I have a crappy little Squire SS amp with a tiny 6 inch speaker that I use for practicing. I am really liking the sound of it with my pedals going into it. I would like to try and use it to record with my Suhr Reactive Load, but the Suhr is 8 ohm. Would this still work, sound the same and not blow the little amp? Do SS amps even need a load and would the 4 ohm be OK?

The amp is a Squire SP 10


----------



## Granny Gremlin (Jun 3, 2016)

SS amps still need a load however (with he exception of some very early ones that still had OTs) impedance matching is not as critical as with tube amps (and even then you can getaway with stuff) - the 4 Ohm rating is a minimum (amp will shut down or melt the output chips with prolonged use below that). You can safely go as high as you want. The only side effect is that the wattage is cut in half (-3 db quieter) each time you double the load.


----------



## player99 (Sep 5, 2019)

Granny Gremlin said:


> SS amps still need a load however (with he exception of some very early ones that still had OTs) impedance matching is not as critical as with tube amps (and even then you can getaway with stuff) - the 4 Ohm rating is a minimum (amp will shut down or melt the output chips with prolonged use below that). You can safely go as high as you want. The only side effect is that the wattage is cut in half (-3 db quieter) each time you double the load.
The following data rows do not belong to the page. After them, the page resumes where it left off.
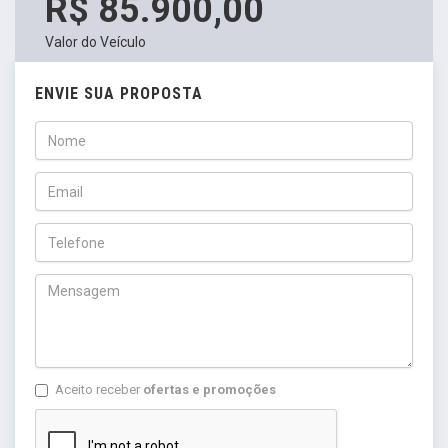
R$ 85.900,00
Valor do Veículo
ENVIE SUA PROPOSTA
Aceito receber
ofertas e promoções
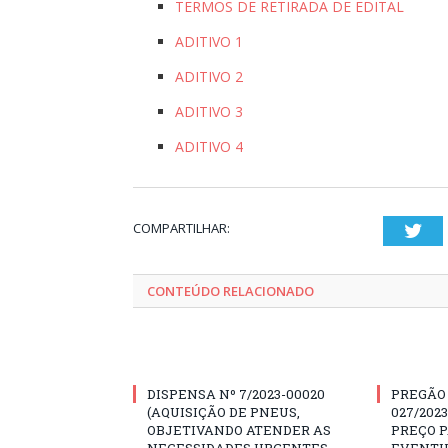
TERMOS DE RETIRADA DE EDITAL
ADITIVO 1
ADITIVO 2
ADITIVO 3
ADITIVO 4
COMPARTILHAR:
Twi
CONTEÚDO RELACIONADO
DISPENSA Nº 7/2023-00020
PREGÃO
(AQUISIÇÃO DE PNEUS,
027/202
OBJETIVANDO ATENDER AS
PREÇO 
NECESSIDADES URGENTES
EVENTU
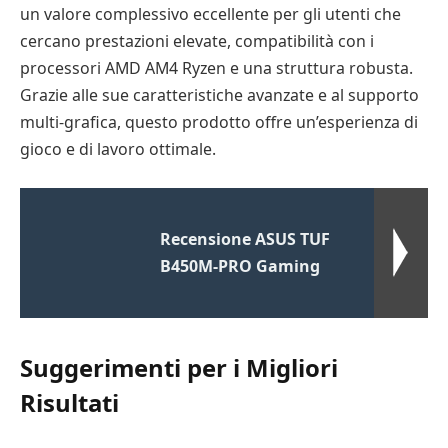
un valore complessivo eccellente per gli utenti che
cercano prestazioni elevate, compatibilità con i
processori AMD AM4 Ryzen e una struttura robusta.
Grazie alle sue caratteristiche avanzate e al supporto
multi-grafica, questo prodotto offre un’esperienza di
gioco e di lavoro ottimale.
Recensione ASUS TUF
B450M-PRO Gaming
Suggerimenti per i Migliori
Risultati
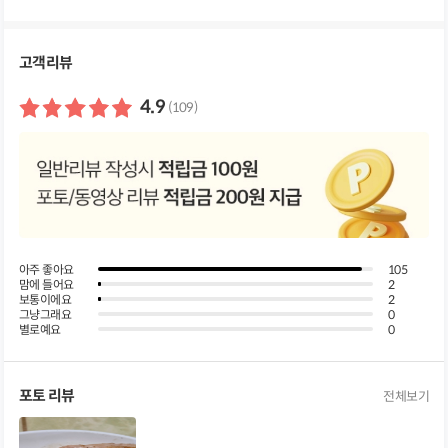
세
정
보
펼
고객리뷰
쳐
보
기
4.9
(109)
아주 좋아요
105
맘에 들어요
2
보통이에요
2
그냥그래요
0
별로예요
0
포토 리뷰
전체보기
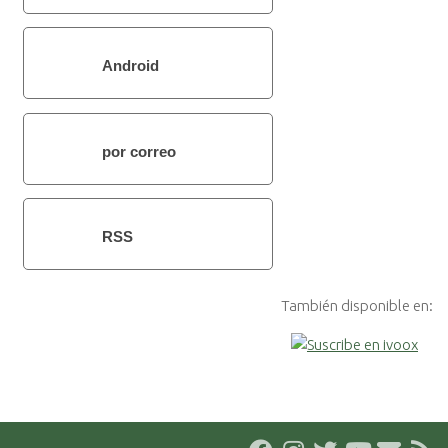
Android
por correo
electrónico
RSS
También disponible en:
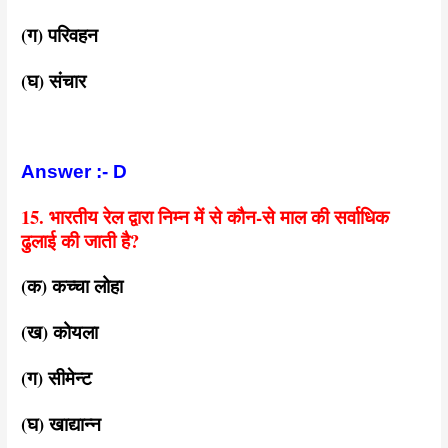
(ग) परिवहन
(घ) संचार
Answer :- D
15. भारतीय रेल द्वारा निम्न में से कौन-से माल की सर्वाधिक
ढुलाई की जाती है?
(क) कच्चा लोहा
(ख) कोयला
(ग) सीमेन्ट
(घ) खाद्यान्न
So the amp will be fine with the 8 ohm Suhr, but the volume will be cut in half? If so I should be able to live with that.


----------



## Granny Gremlin (Jun 3, 2016)

Not volume; wattage. Volume is nonlinear, halving or doubling the power only makes 3 db difference. Just enough to notice.


----------



## tomee2 (Feb 27, 2017)

It'll work and that Suhr load box won't even know it's being used.


----------



## alwaysflat (Feb 14, 2016)

Put a NC (shorting) jack inline with the speaker drive. Assuming you'll be listening to your monitor vs the amp. When u plug in the sure, it'll open the circuit to the speaker. Just like wiring for external speaker, you want to bypass the speaker in the cab, if you go parallel, both active, impedance will be 2.5 ohms .. loading the amp a little too much perhaps.


----------



## player99 (Sep 5, 2019)

alwaysflat said:


> Put a NC (shorting) jack inline with the speaker drive. Assuming you'll be listening to your monitor vs the amp. When u plug in the sure, it'll open the circuit to the speaker. Just like wiring for external speaker, you want to bypass the speaker in the cab, if you go parallel, both active, impedance will be 2.5 ohms .. loading the amp a little too much perhaps.


Thanks. I was wondering how I was going to do that. I was thinking about a toggle switch, but a shorting jack is the way.


----------